How To Build A Boat by Elaine Feeney

How to Build a Boat by Elaine Feeney is a novel that navigates the choppy waters of human connection, grief, and the search for community. Feeney’s prose, like the rhythmic lapping of waves against a hull, draws readers into a world where secrets and shame simmer beneath the surface.

At the heart of the story is Jamie O’Neill, a singular young man in the fictional town of Emory, nestled in the west of Ireland. Jamie, a devoted reader of Edgar Allan Poe, possesses an affinity for mathematics and a reverence for the late Iranian Fields medallist, Maryam Mirzakhani. His mind dances between the symmetries of numbers and the mysteries of fiction. But Jamie’s most ambitious project is not mathematical—it’s emotional. He yearns to build a perpetual motion machine, a contraption that might somehow reconnect him with the mother he lost during childbirth.

Feeney deftly weaves Jamie’s narrative with that of Tess Mahon, an additional needs teacher whose life is ensnared in chaos.

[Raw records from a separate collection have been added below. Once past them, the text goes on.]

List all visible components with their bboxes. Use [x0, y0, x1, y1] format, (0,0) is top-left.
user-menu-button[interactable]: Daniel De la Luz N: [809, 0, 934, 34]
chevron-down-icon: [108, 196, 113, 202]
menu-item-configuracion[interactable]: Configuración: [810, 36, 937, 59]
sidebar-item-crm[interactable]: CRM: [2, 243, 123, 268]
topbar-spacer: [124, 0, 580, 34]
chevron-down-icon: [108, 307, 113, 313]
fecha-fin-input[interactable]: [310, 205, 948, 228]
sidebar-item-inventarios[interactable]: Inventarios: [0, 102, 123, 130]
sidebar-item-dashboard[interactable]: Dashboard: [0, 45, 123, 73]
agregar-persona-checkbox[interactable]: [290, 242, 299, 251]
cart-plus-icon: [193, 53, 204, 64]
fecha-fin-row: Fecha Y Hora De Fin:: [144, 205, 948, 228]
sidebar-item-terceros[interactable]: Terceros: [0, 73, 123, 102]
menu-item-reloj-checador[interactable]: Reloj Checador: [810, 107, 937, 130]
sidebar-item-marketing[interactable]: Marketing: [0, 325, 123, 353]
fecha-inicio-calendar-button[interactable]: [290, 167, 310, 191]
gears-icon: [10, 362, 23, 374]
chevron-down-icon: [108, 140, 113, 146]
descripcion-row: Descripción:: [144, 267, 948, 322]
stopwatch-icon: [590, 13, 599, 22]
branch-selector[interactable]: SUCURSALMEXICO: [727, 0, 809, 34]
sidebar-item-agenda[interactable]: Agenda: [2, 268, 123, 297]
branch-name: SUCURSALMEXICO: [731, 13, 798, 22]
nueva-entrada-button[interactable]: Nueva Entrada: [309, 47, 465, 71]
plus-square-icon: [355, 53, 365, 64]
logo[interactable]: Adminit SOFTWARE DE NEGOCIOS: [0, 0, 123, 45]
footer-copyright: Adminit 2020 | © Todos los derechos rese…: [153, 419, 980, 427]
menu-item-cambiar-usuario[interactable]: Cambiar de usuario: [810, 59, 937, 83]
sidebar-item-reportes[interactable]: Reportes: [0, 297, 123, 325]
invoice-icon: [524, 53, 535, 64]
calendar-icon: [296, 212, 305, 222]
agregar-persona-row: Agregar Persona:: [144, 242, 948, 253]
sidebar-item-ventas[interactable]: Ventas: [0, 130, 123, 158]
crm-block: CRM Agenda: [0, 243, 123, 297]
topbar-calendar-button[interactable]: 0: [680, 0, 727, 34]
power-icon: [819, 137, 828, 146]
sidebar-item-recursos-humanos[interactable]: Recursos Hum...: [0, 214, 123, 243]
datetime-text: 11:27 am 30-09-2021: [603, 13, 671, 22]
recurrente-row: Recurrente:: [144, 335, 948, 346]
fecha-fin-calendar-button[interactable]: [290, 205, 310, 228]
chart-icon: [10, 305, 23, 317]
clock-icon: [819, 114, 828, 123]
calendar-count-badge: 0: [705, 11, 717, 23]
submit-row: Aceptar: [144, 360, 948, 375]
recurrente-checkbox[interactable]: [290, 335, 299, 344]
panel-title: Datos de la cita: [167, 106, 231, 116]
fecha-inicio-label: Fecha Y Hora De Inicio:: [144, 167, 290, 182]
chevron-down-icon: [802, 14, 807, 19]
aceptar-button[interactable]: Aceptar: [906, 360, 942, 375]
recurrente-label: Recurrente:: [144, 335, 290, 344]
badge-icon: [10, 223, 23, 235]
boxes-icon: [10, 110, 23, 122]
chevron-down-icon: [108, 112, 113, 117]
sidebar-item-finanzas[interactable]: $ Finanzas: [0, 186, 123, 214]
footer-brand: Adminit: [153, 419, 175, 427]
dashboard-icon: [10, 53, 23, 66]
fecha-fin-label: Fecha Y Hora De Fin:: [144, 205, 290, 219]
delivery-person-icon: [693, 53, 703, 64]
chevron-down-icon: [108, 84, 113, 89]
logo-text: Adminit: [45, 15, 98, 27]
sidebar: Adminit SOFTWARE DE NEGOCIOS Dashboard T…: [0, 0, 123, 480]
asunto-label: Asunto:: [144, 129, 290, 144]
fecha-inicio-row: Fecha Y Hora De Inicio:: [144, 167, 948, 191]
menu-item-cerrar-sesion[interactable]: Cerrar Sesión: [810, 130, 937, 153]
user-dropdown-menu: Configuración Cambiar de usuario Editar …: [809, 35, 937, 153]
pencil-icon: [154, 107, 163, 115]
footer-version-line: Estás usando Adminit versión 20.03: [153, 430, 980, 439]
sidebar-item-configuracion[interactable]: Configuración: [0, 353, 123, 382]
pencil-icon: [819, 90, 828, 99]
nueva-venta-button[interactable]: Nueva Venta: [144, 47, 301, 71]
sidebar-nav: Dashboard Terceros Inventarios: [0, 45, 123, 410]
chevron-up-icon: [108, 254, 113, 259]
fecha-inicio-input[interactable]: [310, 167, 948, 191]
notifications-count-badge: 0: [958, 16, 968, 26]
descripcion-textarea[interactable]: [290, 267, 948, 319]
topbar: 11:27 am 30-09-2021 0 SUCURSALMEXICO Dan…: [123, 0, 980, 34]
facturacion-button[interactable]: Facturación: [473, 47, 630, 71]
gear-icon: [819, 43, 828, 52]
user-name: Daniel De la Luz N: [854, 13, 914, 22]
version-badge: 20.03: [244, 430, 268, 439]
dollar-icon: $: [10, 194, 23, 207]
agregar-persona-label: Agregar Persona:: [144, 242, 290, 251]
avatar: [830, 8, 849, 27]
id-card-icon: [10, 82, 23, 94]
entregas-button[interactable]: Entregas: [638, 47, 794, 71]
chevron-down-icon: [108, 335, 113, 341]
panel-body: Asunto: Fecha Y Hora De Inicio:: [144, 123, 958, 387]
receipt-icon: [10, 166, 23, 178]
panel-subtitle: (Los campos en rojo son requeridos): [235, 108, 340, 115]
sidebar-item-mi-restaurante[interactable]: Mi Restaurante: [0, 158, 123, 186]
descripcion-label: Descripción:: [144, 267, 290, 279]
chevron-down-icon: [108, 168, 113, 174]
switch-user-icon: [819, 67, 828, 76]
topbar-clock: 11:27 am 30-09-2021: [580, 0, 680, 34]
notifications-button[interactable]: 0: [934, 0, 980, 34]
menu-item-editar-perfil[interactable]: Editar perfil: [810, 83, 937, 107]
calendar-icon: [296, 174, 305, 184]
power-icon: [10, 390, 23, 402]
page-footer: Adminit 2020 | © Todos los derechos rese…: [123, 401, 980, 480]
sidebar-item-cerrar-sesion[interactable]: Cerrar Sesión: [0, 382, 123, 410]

Tess grapples with infertility, estrangement from her self-satisfied banker husband, Paul, and a sense of displacement at Christ’s College, where intolerance festers under the headmaster, Father Faulks. When Tess reaches out to Jamie, their connection becomes a lifeline, but it remains uncertain who is saving whom.

How to Build a Boat is a gentle tsunami—a novel that sweeps readers along, revealing the fragility of broken souls seeking solace in community. Feeney invites us to fall in love with Jamie’s refreshingly sideways take on life, where intuition trumps cold logic, and the value of communal endeavour shines through the solitary toil of existence.